PUTTING AFFORDABLE HOUSING ON FAST TRACK!
One of the prime reasons for the current sluggishness in the residential real estate segment is the high cost of houses, especially in metro and Tier I cities, which is putting off homebuyers from the market.
It is, therefore, argued that if PM Narendra Modi's dream of “Housing for all by 2022” is to be realized, housing must be made even more affordable for the common man.
While higher cost of housing units is one reason, there are several other reasons for the slow off take of houses in the Indian market.
“To begin with, mass housing requires quite a bit of land – and in the right locations. The purpose of affordable housing is not merely creating house, but creating them where they matter. Such housing is bought by people whose livelihoods depend on their jobs in cities. So, developing cheaper housing in areas which are completely disconnected from the main city, just because land is cheap there, is no solution. The government and its agencies hold a lot of land even in central city areas – railway land and defence land, for instance. Such land must be released for development,” Anuj Puri, chairman of ANAROCK Property Consultants, said.
Costlier land is another issue which acts as a roadblock to affordable housing. “Land remains a price-sensitive commodity. At present, high land prices prevent the development of affordable housing in areas where it is needed most. The government should, therefore, introduce policies through which developers, who want to enter the affordable housing segment, could get certain discounts while buying land. This will invite more developers to join this segment and the PM’s dream of ‘Housing for all’ will be achieved easily,” Ssumit Berry, MD of BDI Group, says.
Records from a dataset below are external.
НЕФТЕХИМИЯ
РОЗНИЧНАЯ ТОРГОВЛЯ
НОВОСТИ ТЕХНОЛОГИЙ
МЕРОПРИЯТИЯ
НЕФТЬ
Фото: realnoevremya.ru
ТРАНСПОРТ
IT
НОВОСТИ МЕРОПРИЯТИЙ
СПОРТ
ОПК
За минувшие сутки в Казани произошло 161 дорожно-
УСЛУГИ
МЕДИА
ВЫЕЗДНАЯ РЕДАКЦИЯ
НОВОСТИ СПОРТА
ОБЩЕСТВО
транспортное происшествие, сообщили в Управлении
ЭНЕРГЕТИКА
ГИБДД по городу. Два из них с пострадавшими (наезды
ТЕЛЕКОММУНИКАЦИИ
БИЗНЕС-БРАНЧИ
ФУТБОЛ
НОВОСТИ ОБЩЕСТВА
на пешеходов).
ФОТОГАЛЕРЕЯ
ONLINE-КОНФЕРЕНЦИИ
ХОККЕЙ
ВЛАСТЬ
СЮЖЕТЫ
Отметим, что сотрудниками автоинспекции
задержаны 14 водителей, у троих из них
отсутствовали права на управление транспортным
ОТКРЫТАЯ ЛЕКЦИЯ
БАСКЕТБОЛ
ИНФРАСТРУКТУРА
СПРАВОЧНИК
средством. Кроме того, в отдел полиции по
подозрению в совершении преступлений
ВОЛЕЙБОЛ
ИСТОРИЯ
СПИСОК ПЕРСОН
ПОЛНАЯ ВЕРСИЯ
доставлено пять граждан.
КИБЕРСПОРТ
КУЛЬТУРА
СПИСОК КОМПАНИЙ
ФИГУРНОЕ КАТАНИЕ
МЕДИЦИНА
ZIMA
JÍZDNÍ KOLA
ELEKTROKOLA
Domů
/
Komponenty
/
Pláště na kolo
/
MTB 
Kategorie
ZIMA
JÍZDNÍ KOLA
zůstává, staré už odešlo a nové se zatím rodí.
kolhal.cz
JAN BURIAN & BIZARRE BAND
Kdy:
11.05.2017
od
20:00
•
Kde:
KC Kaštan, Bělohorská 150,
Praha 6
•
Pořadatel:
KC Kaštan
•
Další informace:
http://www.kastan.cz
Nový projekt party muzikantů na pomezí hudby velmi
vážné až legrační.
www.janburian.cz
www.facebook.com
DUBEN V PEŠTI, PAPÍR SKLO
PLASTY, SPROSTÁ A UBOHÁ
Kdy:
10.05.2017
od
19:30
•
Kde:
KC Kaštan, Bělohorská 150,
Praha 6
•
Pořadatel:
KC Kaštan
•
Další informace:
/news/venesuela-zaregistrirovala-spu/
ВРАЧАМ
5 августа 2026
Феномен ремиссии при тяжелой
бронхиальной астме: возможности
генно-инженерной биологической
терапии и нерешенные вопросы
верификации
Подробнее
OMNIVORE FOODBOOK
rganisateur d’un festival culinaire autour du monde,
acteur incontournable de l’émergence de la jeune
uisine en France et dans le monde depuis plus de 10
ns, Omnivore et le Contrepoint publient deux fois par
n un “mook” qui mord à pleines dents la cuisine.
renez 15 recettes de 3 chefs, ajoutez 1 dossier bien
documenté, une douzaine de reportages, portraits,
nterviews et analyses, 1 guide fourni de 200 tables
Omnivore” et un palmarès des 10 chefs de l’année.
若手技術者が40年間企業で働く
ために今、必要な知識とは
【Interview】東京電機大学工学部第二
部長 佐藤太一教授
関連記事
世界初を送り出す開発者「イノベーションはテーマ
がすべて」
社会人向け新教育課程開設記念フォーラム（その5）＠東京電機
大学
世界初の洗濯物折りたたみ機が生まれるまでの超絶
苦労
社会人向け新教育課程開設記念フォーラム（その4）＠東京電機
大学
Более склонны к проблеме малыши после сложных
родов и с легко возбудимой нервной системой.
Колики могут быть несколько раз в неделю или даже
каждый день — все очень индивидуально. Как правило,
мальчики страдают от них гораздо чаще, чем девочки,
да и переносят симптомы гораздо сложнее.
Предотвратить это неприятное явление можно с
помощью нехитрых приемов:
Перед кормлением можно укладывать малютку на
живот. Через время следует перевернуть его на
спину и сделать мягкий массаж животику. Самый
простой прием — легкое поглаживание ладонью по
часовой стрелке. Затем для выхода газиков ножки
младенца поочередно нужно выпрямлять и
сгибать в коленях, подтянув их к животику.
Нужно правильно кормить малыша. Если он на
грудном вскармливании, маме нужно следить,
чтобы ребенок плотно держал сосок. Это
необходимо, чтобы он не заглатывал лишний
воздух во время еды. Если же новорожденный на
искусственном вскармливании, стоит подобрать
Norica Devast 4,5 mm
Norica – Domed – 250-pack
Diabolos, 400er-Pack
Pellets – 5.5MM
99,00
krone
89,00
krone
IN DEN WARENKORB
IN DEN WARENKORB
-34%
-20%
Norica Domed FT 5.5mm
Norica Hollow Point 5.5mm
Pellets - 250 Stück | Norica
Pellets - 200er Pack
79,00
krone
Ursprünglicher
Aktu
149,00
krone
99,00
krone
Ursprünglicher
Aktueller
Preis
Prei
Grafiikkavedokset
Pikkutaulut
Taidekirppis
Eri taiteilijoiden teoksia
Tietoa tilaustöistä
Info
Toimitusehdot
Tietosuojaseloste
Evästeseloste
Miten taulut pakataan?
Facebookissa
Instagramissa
Third, the government must be more enthusiastic in helping buyers with the necessary finance. PMAY has not been a brilliant success on this front. For instance, KYC norms for low-income homebuyers seeking home loans must be relaxed, especially for those not employed in the formal sector.
There is also a need for public-private partnership (PPP) in realizing the national objective of ‘Housing for all’.
“By combining the strengths of private players with those of the public sector, the challenges of providing affordable housing can be overcome. If the PPP policy is able to regularize and encompass important principles like inclusiveness, environmental sustainability, and transparency, it will be a boost to affordable housing in the country,” Yash Miglani, MD of Migsun, said.
Developers also say that housing can be made more affordable to accomplish the ‘Housing for all’ mission by 2022, if more incentives are given to developers.
“There are multiple concerns owing to which developers are hesitant to enter this segment. Although the government has announced a few tax benefits in the form of GST, to encourage more developers, the turnaround will be difficult without access to cheaper capital, cheaper land, faster permissions, and more incentives to the buyers of affordable houses. These incentives will prove to be a win-win for both developers and end users,” Gaurav Mittal, MD of CHD Developers Ltd, said.